- What is needed -
Restate the entries word for word, leaving nothing out.

- Records -
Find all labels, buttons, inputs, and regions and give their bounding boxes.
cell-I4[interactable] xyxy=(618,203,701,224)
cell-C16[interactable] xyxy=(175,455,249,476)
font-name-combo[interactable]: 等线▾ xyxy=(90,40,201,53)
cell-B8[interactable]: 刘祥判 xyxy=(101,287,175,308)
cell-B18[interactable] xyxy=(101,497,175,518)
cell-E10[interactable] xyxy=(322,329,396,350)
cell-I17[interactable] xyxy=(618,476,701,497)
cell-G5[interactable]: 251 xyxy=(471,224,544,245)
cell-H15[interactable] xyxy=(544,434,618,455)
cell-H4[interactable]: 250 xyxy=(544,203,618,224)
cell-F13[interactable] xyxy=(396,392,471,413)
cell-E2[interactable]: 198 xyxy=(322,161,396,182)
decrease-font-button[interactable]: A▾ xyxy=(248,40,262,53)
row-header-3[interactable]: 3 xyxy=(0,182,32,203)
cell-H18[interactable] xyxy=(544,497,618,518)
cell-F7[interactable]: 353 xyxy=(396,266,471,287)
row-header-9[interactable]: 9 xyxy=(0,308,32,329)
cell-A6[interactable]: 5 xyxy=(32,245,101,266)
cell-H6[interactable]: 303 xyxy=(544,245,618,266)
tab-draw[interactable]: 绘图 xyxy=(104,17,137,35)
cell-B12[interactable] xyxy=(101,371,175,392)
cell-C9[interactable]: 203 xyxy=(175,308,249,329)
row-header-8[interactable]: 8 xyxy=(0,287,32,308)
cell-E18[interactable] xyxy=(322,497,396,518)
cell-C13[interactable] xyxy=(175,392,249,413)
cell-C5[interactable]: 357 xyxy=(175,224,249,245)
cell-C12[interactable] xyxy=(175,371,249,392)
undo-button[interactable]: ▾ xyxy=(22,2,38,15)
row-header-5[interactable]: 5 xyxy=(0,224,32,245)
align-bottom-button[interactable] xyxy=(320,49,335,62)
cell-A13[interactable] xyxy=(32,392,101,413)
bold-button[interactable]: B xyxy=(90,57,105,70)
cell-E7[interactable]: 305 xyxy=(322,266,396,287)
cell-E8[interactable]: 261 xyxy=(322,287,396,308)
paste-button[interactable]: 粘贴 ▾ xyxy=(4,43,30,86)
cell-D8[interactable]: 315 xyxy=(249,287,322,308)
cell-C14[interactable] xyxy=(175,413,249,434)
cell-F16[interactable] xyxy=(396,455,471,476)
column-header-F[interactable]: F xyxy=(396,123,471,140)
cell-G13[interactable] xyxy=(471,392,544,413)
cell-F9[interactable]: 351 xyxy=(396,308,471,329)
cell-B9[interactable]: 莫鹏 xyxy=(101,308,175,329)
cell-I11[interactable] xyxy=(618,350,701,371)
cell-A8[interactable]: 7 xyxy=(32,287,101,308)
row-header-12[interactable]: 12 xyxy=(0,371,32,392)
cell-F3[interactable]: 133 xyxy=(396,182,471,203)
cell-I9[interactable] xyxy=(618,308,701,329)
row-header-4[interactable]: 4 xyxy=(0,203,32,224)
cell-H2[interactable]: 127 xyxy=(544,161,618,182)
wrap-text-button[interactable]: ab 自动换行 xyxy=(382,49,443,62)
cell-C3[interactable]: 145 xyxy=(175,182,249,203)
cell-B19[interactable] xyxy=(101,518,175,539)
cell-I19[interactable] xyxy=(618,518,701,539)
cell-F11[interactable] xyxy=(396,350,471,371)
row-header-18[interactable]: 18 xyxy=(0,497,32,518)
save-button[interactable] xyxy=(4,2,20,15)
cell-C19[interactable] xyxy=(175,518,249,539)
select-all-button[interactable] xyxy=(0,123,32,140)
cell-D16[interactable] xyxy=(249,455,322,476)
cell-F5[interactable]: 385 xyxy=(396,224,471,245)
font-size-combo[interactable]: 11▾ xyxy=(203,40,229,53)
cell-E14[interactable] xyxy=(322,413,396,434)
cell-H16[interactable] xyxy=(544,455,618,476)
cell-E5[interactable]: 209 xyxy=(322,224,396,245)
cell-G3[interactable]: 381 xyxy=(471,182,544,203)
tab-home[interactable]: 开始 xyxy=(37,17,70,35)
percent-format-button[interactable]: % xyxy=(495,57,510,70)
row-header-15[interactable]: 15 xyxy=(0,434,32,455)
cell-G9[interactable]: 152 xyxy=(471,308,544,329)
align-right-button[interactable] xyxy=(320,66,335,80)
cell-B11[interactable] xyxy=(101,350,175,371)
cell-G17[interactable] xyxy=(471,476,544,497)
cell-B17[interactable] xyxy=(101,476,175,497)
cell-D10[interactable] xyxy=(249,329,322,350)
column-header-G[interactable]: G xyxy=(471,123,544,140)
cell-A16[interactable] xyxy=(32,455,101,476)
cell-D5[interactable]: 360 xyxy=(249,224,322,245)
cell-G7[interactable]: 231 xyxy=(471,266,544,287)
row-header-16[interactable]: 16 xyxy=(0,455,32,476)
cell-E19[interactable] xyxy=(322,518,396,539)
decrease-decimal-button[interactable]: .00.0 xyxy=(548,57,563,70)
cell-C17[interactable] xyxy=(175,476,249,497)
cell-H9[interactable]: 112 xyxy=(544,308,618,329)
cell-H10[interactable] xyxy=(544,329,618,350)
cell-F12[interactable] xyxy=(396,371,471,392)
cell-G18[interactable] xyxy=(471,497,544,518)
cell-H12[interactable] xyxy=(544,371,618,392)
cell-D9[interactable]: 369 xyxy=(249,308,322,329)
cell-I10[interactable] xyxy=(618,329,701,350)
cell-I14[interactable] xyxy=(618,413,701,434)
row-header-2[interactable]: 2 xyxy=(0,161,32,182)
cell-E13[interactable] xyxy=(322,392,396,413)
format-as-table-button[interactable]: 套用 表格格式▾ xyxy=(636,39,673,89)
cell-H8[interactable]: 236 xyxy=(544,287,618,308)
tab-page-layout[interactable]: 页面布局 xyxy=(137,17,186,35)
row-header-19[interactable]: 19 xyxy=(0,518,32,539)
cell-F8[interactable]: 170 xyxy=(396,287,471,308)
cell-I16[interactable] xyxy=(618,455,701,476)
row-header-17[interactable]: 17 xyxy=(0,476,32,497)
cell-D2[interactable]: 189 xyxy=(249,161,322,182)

- Result below -
Find all labels, buttons, inputs, and regions and give their bounding boxes.
cell-I4[interactable] xyxy=(618,203,701,224)
cell-C16[interactable] xyxy=(175,455,249,476)
font-name-combo[interactable]: 等线▾ xyxy=(90,40,201,53)
cell-B8[interactable]: 刘祥判 xyxy=(101,287,175,308)
cell-B18[interactable] xyxy=(101,497,175,518)
cell-E10[interactable] xyxy=(322,329,396,350)
cell-I17[interactable] xyxy=(618,476,701,497)
cell-G5[interactable]: 251 xyxy=(471,224,544,245)
cell-H15[interactable] xyxy=(544,434,618,455)
cell-H4[interactable]: 250 xyxy=(544,203,618,224)
cell-F13[interactable] xyxy=(396,392,471,413)
cell-E2[interactable]: 198 xyxy=(322,161,396,182)
decrease-font-button[interactable]: A▾ xyxy=(248,40,262,53)
row-header-3[interactable]: 3 xyxy=(0,182,32,203)
cell-H18[interactable] xyxy=(544,497,618,518)
cell-F7[interactable]: 353 xyxy=(396,266,471,287)
row-header-9[interactable]: 9 xyxy=(0,308,32,329)
cell-A6[interactable]: 5 xyxy=(32,245,101,266)
cell-H6[interactable]: 303 xyxy=(544,245,618,266)
tab-draw[interactable]: 绘图 xyxy=(104,17,137,35)
cell-B12[interactable] xyxy=(101,371,175,392)
cell-C9[interactable]: 203 xyxy=(175,308,249,329)
row-header-8[interactable]: 8 xyxy=(0,287,32,308)
cell-E18[interactable] xyxy=(322,497,396,518)
cell-C13[interactable] xyxy=(175,392,249,413)
cell-C5[interactable]: 357 xyxy=(175,224,249,245)
cell-C12[interactable] xyxy=(175,371,249,392)
undo-button[interactable]: ▾ xyxy=(22,2,38,15)
row-header-5[interactable]: 5 xyxy=(0,224,32,245)
align-bottom-button[interactable] xyxy=(320,49,335,62)
cell-A13[interactable] xyxy=(32,392,101,413)
bold-button[interactable]: B xyxy=(90,57,105,70)
cell-E7[interactable]: 305 xyxy=(322,266,396,287)
cell-E8[interactable]: 261 xyxy=(322,287,396,308)
paste-button[interactable]: 粘贴 ▾ xyxy=(4,43,30,86)
cell-D8[interactable]: 315 xyxy=(249,287,322,308)
cell-C14[interactable] xyxy=(175,413,249,434)
cell-F16[interactable] xyxy=(396,455,471,476)
column-header-F[interactable]: F xyxy=(396,123,471,140)
cell-G13[interactable] xyxy=(471,392,544,413)
cell-F9[interactable]: 351 xyxy=(396,308,471,329)
cell-B9[interactable]: 莫鹏 xyxy=(101,308,175,329)
cell-I11[interactable] xyxy=(618,350,701,371)
cell-A8[interactable]: 7 xyxy=(32,287,101,308)
row-header-12[interactable]: 12 xyxy=(0,371,32,392)
cell-F3[interactable]: 133 xyxy=(396,182,471,203)
cell-I9[interactable] xyxy=(618,308,701,329)
row-header-4[interactable]: 4 xyxy=(0,203,32,224)
cell-H2[interactable]: 127 xyxy=(544,161,618,182)
wrap-text-button[interactable]: ab 自动换行 xyxy=(382,49,443,62)
cell-C3[interactable]: 145 xyxy=(175,182,249,203)
cell-B19[interactable] xyxy=(101,518,175,539)
cell-I19[interactable] xyxy=(618,518,701,539)
cell-F11[interactable] xyxy=(396,350,471,371)
row-header-18[interactable]: 18 xyxy=(0,497,32,518)
save-button[interactable] xyxy=(4,2,20,15)
cell-C19[interactable] xyxy=(175,518,249,539)
select-all-button[interactable] xyxy=(0,123,32,140)
cell-D16[interactable] xyxy=(249,455,322,476)
cell-F5[interactable]: 385 xyxy=(396,224,471,245)
font-size-combo[interactable]: 11▾ xyxy=(203,40,229,53)
cell-E14[interactable] xyxy=(322,413,396,434)
cell-H16[interactable] xyxy=(544,455,618,476)
cell-E5[interactable]: 209 xyxy=(322,224,396,245)
cell-G3[interactable]: 381 xyxy=(471,182,544,203)
tab-home[interactable]: 开始 xyxy=(37,17,70,35)
percent-format-button[interactable]: % xyxy=(495,57,510,70)
row-header-15[interactable]: 15 xyxy=(0,434,32,455)
cell-G9[interactable]: 152 xyxy=(471,308,544,329)
align-right-button[interactable] xyxy=(320,66,335,80)
cell-B11[interactable] xyxy=(101,350,175,371)
cell-G17[interactable] xyxy=(471,476,544,497)
cell-B17[interactable] xyxy=(101,476,175,497)
cell-D10[interactable] xyxy=(249,329,322,350)
column-header-G[interactable]: G xyxy=(471,123,544,140)
cell-A16[interactable] xyxy=(32,455,101,476)
cell-D5[interactable]: 360 xyxy=(249,224,322,245)
cell-G7[interactable]: 231 xyxy=(471,266,544,287)
row-header-16[interactable]: 16 xyxy=(0,455,32,476)
cell-E19[interactable] xyxy=(322,518,396,539)
decrease-decimal-button[interactable]: .00.0 xyxy=(548,57,563,70)
cell-C17[interactable] xyxy=(175,476,249,497)
cell-H9[interactable]: 112 xyxy=(544,308,618,329)
cell-H10[interactable] xyxy=(544,329,618,350)
cell-F12[interactable] xyxy=(396,371,471,392)
cell-G18[interactable] xyxy=(471,497,544,518)
cell-H12[interactable] xyxy=(544,371,618,392)
cell-D9[interactable]: 369 xyxy=(249,308,322,329)
cell-I10[interactable] xyxy=(618,329,701,350)
cell-I14[interactable] xyxy=(618,413,701,434)
row-header-2[interactable]: 2 xyxy=(0,161,32,182)
cell-E13[interactable] xyxy=(322,392,396,413)
format-as-table-button[interactable]: 套用 表格格式▾ xyxy=(636,39,673,89)
cell-H8[interactable]: 236 xyxy=(544,287,618,308)
tab-page-layout[interactable]: 页面布局 xyxy=(137,17,186,35)
row-header-19[interactable]: 19 xyxy=(0,518,32,539)
cell-F8[interactable]: 170 xyxy=(396,287,471,308)
cell-I16[interactable] xyxy=(618,455,701,476)
row-header-17[interactable]: 17 xyxy=(0,476,32,497)
cell-D2[interactable]: 189 xyxy=(249,161,322,182)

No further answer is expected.